Ronald Steel (1931-2023) was an historian who remained steadfastly critical of U.S. postwar and Cold War policy, and wrote prolifically in essays and books. In its obituary, Steel was described by The New York Times as “a bookish, small-town boy from Illinois who became a soldier, wanderer, translator, diplomat, journalist, author and professor.” He graduated from Northwestern University in 1953 with a B.A. in political science and English and earned a master’s degree in political economy from Harvard in 1955. He was drafted by the Army and when it became apparent that he was fluent in French, he was posted to a general’s staff in Paris. After his discharge, he joined the Foreign Service and was a vice consul in Hamburg in 1957-58. Upon his return to the U.S., he settled in New York and became the editor of Scholastic Magazines from 1959 to 1962.
Steel started work on his best-known book, Walter Lippmann and the American Century, in the early 1970s. He worked on the biography while at MacDowell as well as made final edits for Imperialists and Other Heroes: A Chronicle of the American Empire. His biography of journalist Lippmann took nearly a decade, a task complicated, he said, by the subject’s reluctance to reveal “personal” aspects of his life.
One of the most discussed political biographies of its time and a best seller, the Lippmann biography won the National Book Critics Circle Award for general nonfiction, Columbia University’s Bancroft Prize and The Los Angeles Times Book Prize for History, and was a finalist for the National Book Award and the 1981.

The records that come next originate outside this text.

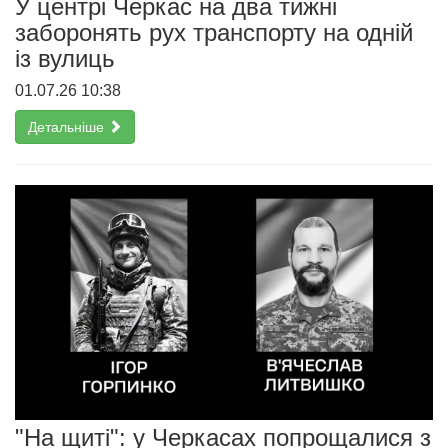
У центрі Черкас на два тижні
заборонять рух транспорту на одній
із вулиць
01.07.26 10:38
Детальніше
"На щиті": у Черкасах попрощалися з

Steel was a professor emeritus of international relations, history, and journalism at the University of Southern California. Before teaching at USC, he taught at Yale University, Rutgers University, Wellesley College, Dartmouth College, George Washington University, UCLA, and Princeton University. Later, Steel wrote for The New Republic in the 1980s. He has also written for the Atlantic, The New York Times, and The New York Review of Books.